O DEM, que trabalha com o nome do ex-ministro da Saúde Luiz Henrique Mandetta, também busca uma solução para unificar a legenda, que implodiu após a eleição para a presidência da Câmara dos Deputados e vem perdendo quadros importantes, em meio a confrontos de caciques.

"No momento certo vai se oficializar a pré-candidatura, de forma organizada. Não tem que ser agora", contemporiza Mandetta. "Todos os partidos têm as suas peculiaridades e complexidades. É natural que haja pessoas com diferentes visões, mas isso vai se depurando, vai clareando."

Outro nome do DEM, o presidente do Senado, Rodrigo Pacheco (MG), também é mencionado nas listas de presidenciáveis, mas como um projeto do presidente nacional do PSD, Gilberto Kassab, que gostaria de ver o senador disputando a cadeira por sua legenda.

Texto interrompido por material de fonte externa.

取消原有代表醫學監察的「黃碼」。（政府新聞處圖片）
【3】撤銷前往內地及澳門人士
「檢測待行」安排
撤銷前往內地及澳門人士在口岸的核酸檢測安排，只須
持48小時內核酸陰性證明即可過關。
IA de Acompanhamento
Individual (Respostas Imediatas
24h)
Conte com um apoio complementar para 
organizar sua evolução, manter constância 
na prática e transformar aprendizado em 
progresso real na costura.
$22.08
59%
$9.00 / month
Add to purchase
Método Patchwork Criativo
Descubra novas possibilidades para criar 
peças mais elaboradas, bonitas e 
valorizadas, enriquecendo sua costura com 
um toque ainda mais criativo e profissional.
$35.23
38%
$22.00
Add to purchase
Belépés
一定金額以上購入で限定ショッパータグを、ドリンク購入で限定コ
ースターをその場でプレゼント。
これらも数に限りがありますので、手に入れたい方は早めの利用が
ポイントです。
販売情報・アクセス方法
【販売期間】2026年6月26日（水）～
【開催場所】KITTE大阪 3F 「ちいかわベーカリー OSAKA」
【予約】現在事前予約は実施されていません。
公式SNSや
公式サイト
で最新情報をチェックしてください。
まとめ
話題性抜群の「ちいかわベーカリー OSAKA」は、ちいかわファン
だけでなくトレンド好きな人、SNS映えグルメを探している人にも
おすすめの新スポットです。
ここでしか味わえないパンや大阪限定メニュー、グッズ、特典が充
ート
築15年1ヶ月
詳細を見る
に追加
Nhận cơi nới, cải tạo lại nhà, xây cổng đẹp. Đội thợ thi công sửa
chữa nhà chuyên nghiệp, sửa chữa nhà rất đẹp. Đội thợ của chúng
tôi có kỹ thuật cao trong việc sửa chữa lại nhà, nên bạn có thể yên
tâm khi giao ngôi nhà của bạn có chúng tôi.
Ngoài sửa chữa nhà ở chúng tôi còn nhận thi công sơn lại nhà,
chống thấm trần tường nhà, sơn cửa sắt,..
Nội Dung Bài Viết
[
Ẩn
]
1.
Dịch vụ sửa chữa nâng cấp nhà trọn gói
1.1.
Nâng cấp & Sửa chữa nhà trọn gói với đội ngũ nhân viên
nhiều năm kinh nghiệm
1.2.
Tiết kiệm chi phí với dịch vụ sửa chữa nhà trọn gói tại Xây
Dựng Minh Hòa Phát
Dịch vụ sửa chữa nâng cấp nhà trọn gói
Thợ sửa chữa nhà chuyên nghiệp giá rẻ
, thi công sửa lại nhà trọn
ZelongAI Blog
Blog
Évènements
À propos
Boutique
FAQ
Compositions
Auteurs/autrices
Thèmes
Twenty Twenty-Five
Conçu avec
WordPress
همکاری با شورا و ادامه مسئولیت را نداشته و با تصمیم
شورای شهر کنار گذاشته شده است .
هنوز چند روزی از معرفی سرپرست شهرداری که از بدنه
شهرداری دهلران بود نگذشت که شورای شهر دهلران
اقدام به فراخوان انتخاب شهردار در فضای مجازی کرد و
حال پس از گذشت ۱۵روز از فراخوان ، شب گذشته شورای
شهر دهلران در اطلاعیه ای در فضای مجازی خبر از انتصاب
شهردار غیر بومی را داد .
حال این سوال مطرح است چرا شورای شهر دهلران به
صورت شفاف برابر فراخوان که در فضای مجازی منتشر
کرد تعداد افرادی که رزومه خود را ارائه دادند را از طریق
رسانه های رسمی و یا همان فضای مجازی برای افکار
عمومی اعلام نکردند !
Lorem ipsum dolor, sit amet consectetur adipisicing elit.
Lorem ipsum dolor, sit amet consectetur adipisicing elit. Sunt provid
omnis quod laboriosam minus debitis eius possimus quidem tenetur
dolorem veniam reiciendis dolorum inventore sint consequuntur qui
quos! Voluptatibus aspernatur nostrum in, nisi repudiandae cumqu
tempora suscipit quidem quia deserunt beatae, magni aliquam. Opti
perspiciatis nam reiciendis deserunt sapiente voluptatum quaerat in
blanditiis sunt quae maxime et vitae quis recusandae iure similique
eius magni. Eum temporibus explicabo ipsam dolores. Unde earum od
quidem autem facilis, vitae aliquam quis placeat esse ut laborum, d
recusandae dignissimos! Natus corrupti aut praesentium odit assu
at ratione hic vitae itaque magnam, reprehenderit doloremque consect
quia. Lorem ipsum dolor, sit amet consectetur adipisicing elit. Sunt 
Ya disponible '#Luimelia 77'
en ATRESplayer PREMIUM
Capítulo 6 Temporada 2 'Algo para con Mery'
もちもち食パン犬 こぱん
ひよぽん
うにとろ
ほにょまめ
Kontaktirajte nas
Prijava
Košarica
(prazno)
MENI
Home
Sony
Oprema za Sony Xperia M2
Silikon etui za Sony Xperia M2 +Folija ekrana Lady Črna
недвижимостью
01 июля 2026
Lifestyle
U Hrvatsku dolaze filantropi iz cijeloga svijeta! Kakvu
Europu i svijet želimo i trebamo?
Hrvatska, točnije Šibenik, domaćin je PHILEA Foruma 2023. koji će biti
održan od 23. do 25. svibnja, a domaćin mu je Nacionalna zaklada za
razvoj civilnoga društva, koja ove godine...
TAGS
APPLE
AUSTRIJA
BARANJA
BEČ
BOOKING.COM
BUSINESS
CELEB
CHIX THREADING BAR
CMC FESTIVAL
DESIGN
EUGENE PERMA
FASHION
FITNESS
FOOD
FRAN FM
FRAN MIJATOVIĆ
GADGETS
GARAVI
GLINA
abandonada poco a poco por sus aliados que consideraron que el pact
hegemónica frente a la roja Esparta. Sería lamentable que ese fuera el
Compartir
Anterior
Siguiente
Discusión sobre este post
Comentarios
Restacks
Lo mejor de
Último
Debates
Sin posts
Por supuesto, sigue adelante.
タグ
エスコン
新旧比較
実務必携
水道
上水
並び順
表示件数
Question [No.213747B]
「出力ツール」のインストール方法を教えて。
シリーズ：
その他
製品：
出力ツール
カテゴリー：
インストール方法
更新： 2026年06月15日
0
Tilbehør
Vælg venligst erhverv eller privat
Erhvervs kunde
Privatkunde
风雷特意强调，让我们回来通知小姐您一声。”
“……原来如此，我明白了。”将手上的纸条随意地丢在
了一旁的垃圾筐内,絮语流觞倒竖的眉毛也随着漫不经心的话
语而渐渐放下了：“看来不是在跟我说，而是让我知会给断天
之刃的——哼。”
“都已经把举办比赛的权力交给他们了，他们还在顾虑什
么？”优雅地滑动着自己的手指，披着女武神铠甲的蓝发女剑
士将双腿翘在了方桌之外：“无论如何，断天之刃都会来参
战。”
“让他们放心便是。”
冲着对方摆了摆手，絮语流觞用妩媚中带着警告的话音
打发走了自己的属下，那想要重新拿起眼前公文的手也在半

Pacheco, até aqui, rechaça a hipótese.

No caso do PDT, que está na corrida presidencial com a pré-campanha de Ciro Gomes, a fratura até agora se apresentou não na forma do lançamento de outra pré-candidatura, mas na discordância com a estratégia do ex-ministro de atacar Lula para acenar ao público mais à direita.

Em entrevista à Folha, o deputado federal Túlio Gadêlha (PDT-PE) disse que o alvo deveria ser o atual mandatário, em vez do petista. "Ciro não vai conquistar os votos de [eleitores de] Bolsonaro. Ele pode conquistar os votos dos 40% de indecisos, e para isso não precisa atacar Lula."

Ciro gosta de falar que sua candidatura é uma questão pacificada no PDT. Para o presidente nacional da legenda, Carlos Lupi, as queixas sobre a postura contrária a Lula são isoladas. "É direito de cada um questionar. Mas Ciro faz a crítica substantiva, pontua diferenças programáticas e aponta erros", diz.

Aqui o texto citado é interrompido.